Suspected Sunni Muslim militants killed four state-backed Sunni fighters in Iraq yesterday, security sources said, apparently viewing them as collaborators with the Shi’ite-led government of a nation plagued by sectarian hatred.
Sunni-Shi’ite tensions in Iraq have been amplified by the conflict between mostly Sunni rebels and President Bashar al-Assad’s Alawite-dominated forces in neighbouring Syria.
The four ‘Sahwa’ militia fighters were killed in an attack on their headquarters on the outskirts of Garma, nine kilometres east of Falluja, a city in the western province of Anbar.
Gunmen also ambushed and kidnapped 10 Sunni policemen near Ramadi, the capital of Anbar, a Sunni heartland bordering Syria.
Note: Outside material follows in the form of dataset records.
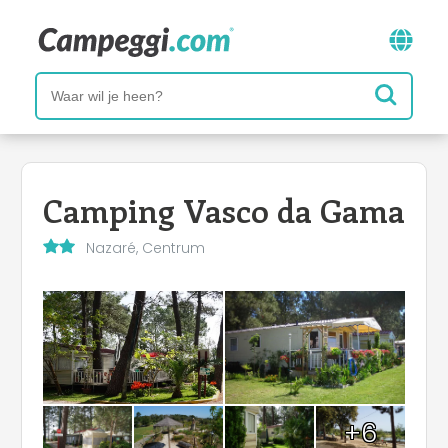
Camping Vasco da Gama
Nazaré, Centrum
+6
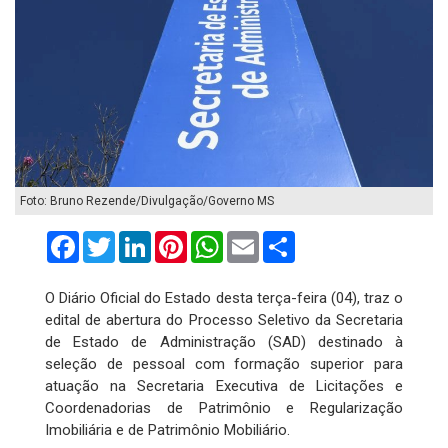
Foto: Bruno Rezende/Divulgação/Governo MS
Facebook
Twitter
LinkedIn
Pinterest
WhatsApp
Email
Compartilhar
O Diário Oficial do Estado desta terça-feira (04), traz o
edital de abertura do Processo Seletivo da Secretaria
de Estado de Administração (SAD) destinado à
seleção de pessoal com formação superior para
atuação na Secretaria Executiva de Licitações e
Coordenadorias de Patrimônio e Regularização
Imobiliária e de Patrimônio Mobiliário.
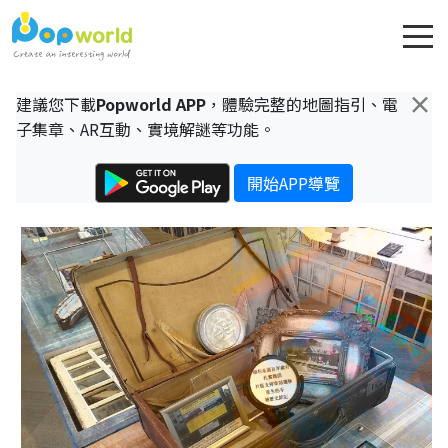
×
建議您下載
Popworld APP
，體驗完整的地圖指引、電
子集章、AR互動、實境解謎等功能。
開始APP導覽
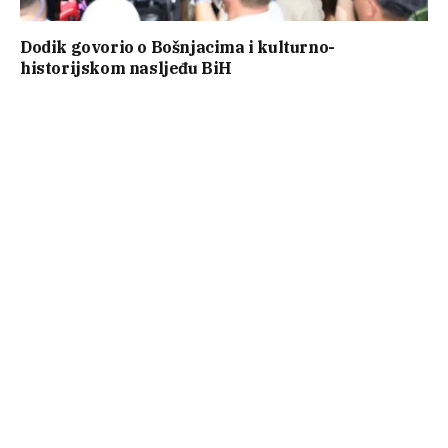
Dodik govorio o Bošnjacima i kulturno-
historijskom nasljeđu BiH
There was no immediate claim of responsibility for the attacks, but Sunni militant groups have been behind previous violence targeting security forces in a campaign to destabilise the Baghdad government, which they reject as illegitimate.
When Sunni-Shi’ite bloodshed was at its height in 2006-2007, Anbar was in the grip of al-Qaeda’s local affiliate, the Islamic State of Iraq, which has regained strength in recent months.
Sahwa or ‘Awakening fighters are Sunni tribesmen who helped US troops subdue al-Qaeda in 2006. They are now on the government payroll and are often targeted by Sunni militants.
In other violence, tribesmen clashed with security forces and set four of their vehicles ablaze after a woman and three of her young children were killed in an army raid north of Ramadi.